## WHAT THIS TASK INVOLVES:
Where does the string "données" appear in the records? Copy each line that holds it.

## MATERIAL TO PROCESS:
■ ■ ■ ■ ■ ■ ■

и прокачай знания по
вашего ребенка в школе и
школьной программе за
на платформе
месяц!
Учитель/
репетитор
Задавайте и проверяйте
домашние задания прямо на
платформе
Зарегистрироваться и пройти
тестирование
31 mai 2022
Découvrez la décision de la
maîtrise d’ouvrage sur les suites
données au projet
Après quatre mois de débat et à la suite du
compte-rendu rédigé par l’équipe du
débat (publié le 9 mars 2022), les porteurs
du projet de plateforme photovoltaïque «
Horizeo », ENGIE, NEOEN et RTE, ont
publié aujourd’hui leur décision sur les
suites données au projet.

■ ■ ■ ■ ■ ■ ■

## EXERCISE OUTPUT:
données au projet
suites données au projet.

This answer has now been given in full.